Boggs v. Merideth Crashes On Lack of Jurisdiction

UAV operators have kept a wary eye on Boggs v. Merideth, the Kentucky drone shoot-down case.  This case, which famously involved a drone operator who sought damages after his drone was shot down by a property owner, has now been dismissed. While the UAV industry had been concerned that the court’s decision could establish harmful precedent when it comes to operating drones over property, the court dismissed the decision on technical grounds and did not reach the substance of the case.
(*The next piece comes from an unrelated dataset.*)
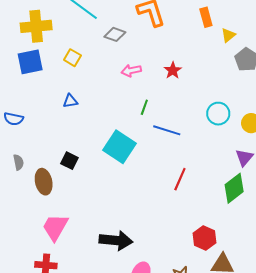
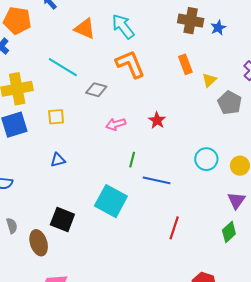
yellow square: (72, 58) -> (56, 117), turned -30
black square: (69, 161) -> (62, 219), size x1.4
green diamond: (234, 188) -> (229, 232), size x0.7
The facts of Boggs are both lurid and somewhat disputed, but there is no doubt that the plaintiff was operating a drone and that the defendant used a shotgun to bring it down.  The defendant, Merideth, argued that he was simply defending his property against aerial assault.  The case made an initial splash when authorities declined to prosecute the property owner, but it gained a second wind when the drone operator decided to seek compensation in federal court for the loss of his craft.  The plaintiff, Boggs, claimed that he had suffered a property loss when the defendant fired on his drone, and, anticipating the most likely defense, further argued that the defendant Merideth could not claim that he was simply defending his property because federal law had sole jurisdiction over the use of the national airspace.
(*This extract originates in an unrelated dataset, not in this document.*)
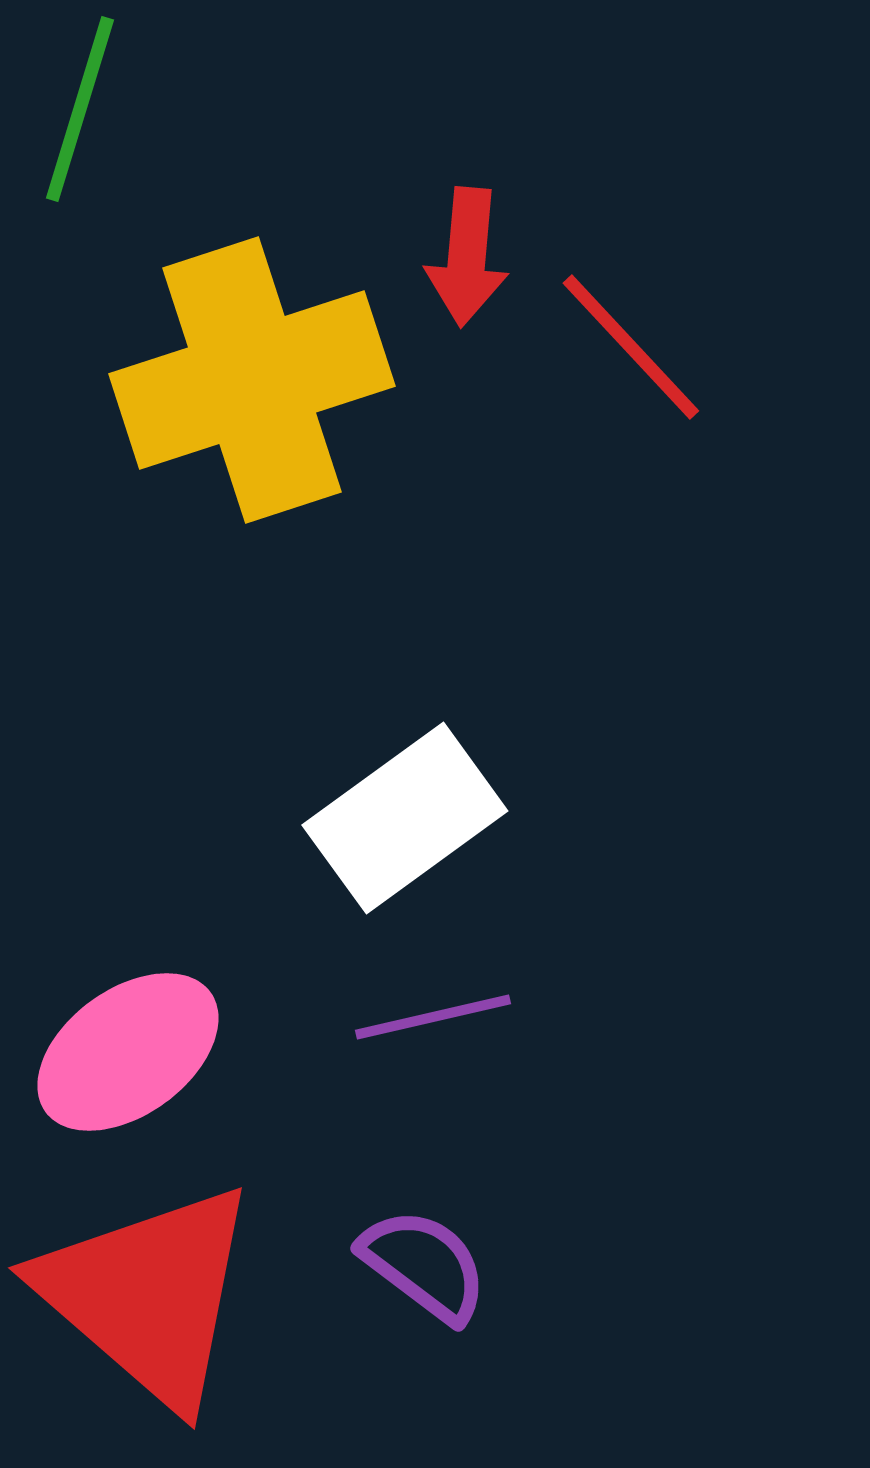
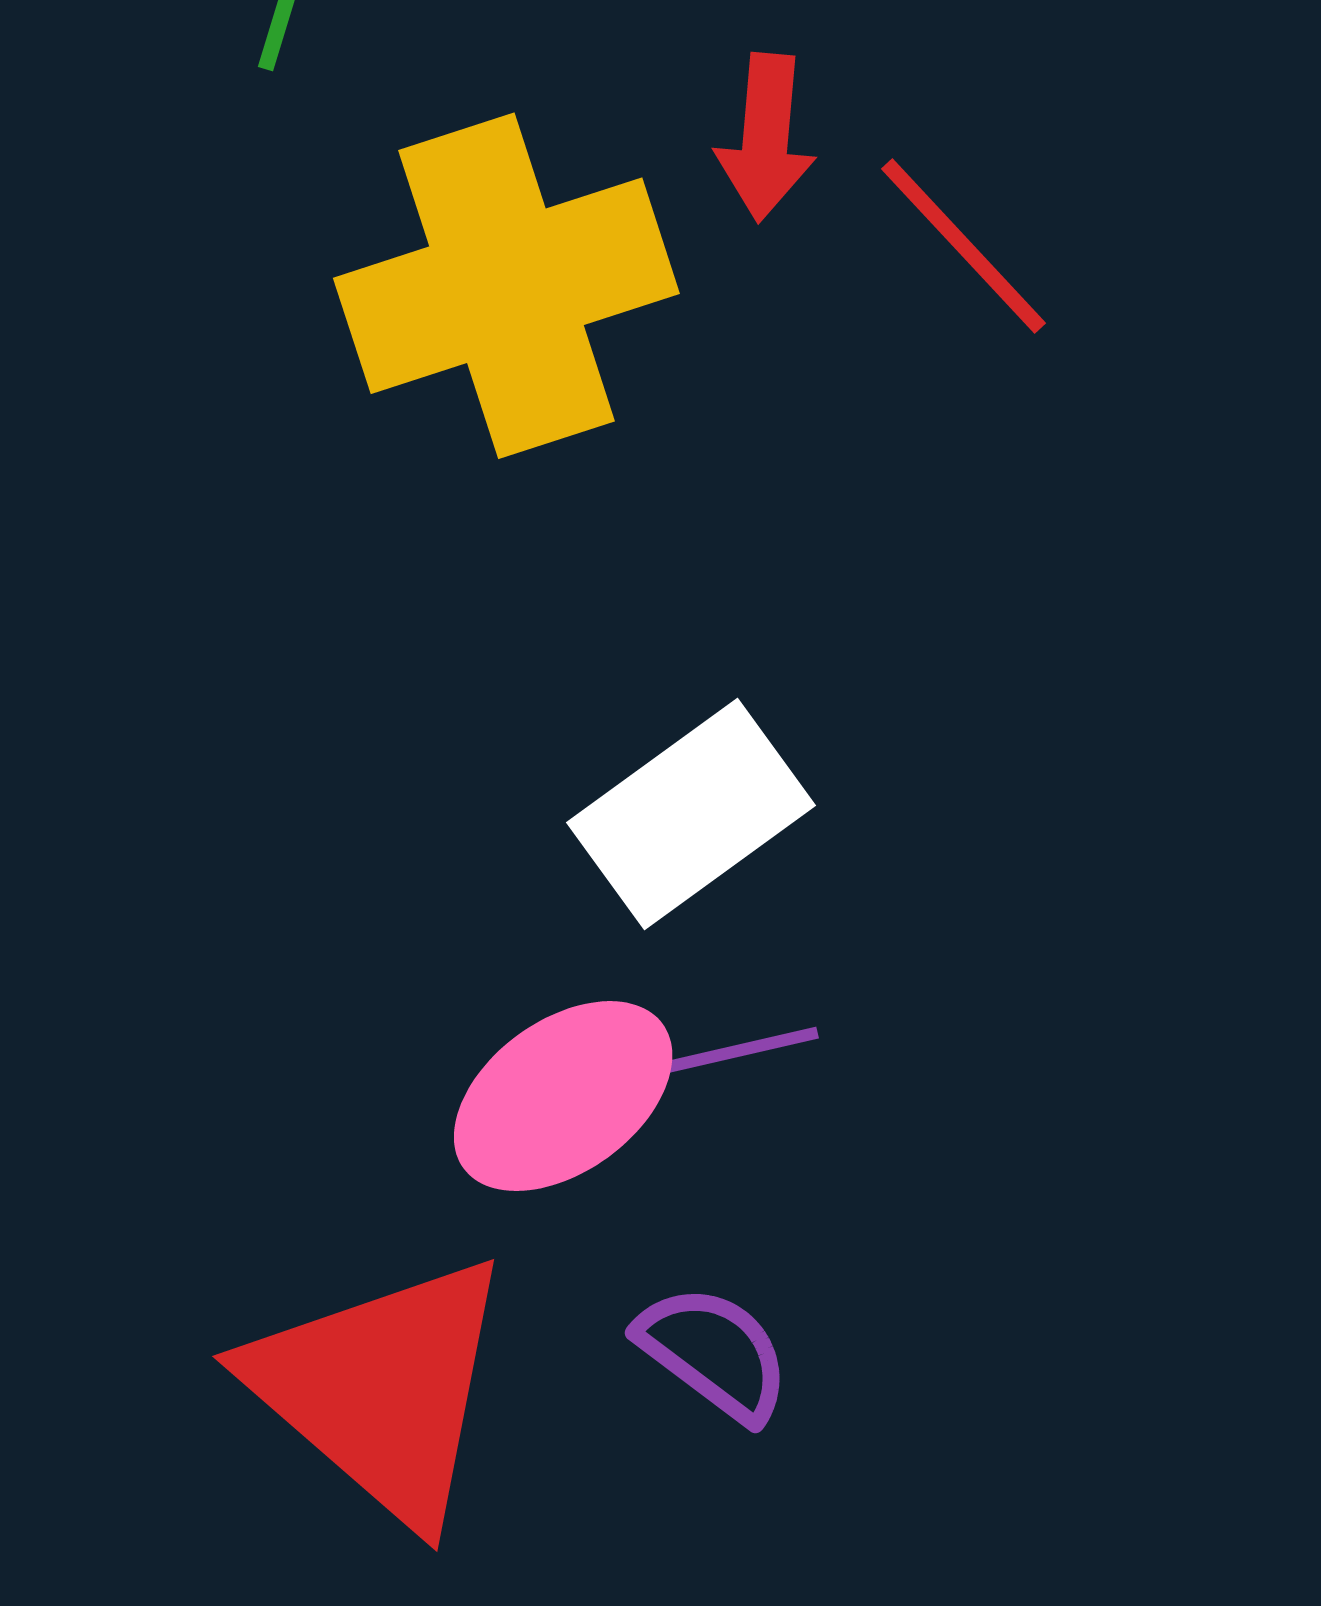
pink ellipse: (128, 1052) -> (563, 1096), moved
The case thus presented the potential for a landmark decision on a key legal issue:  What is the scope of federal authority over the use of the airspace, and is there an “envelope” of airspace around private property that is not subject to federal control?  It was one of the first (and, so far, very few) cases to tee this issue up directly, and thus immediately popped onto the radar of every drone lawyer in the country.

Ultimately, though, the case was brought down before it ever reached the merits.  The court dismissed the case for lack of subject matter jurisdiction, holding that the case was really a state law claim dressed in federal garb. The court held that because the case only implicated federal law as, in essence, a response to an anticipated defense, there was not a federal question.  As the court explained, “FAA regulations, at most, would constitute ancillary issues in this case, in which the heart of Boggs’ claim is one for damage to his unmanned aircraft under Kentucky state law.” That is simply not enough to give a federal court jurisdiction.

With Boggs shot down, it will fall to other courts to decide the critical issue of how far federal jurisdiction extends when it comes to the operation of UAS.  One thing is for certain—this is a question that will come over the horizon again.